## Goal of the exercise
Please write out every record exactly, but keep any images out of it.

## Structured page parsing data
Content starts
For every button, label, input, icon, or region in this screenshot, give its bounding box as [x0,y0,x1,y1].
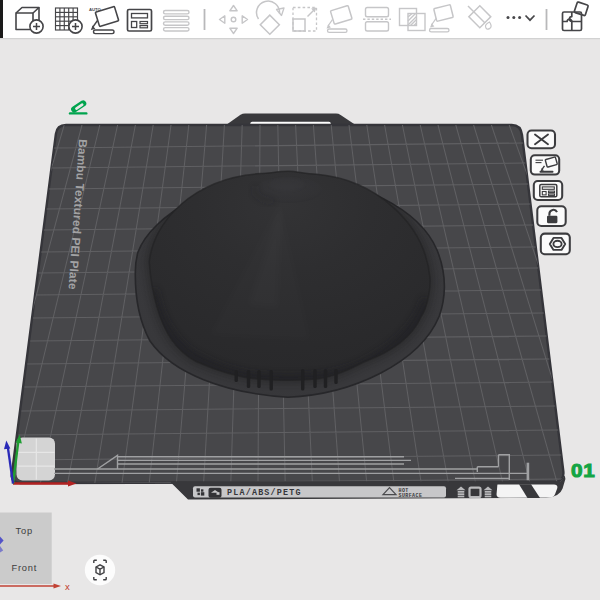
svg-text:Front: Front [12,563,38,573]
svg-text:01: 01 [571,461,595,481]
svg-text:Top: Top [16,526,33,536]
svg-text:x: x [65,581,70,592]
svg-text:PLA/ABS/PETG: PLA/ABS/PETG [227,488,302,498]
svg-text:SURFACE: SURFACE [399,493,423,499]
svg-text:AUTO: AUTO [89,7,102,12]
Content ends
## Exercise output
For every button, label, input, icon, or region in this screenshot, give its bounding box as [x0,y0,x1,y1].
svg-text:Front: Front [12,563,38,573]
svg-text:01: 01 [571,461,595,481]
svg-text:Top: Top [16,526,33,536]
svg-text:x: x [65,581,70,592]
svg-text:PLA/ABS/PETG: PLA/ABS/PETG [227,488,302,498]
svg-text:SURFACE: SURFACE [399,493,423,499]
svg-text:AUTO: AUTO [89,7,102,12]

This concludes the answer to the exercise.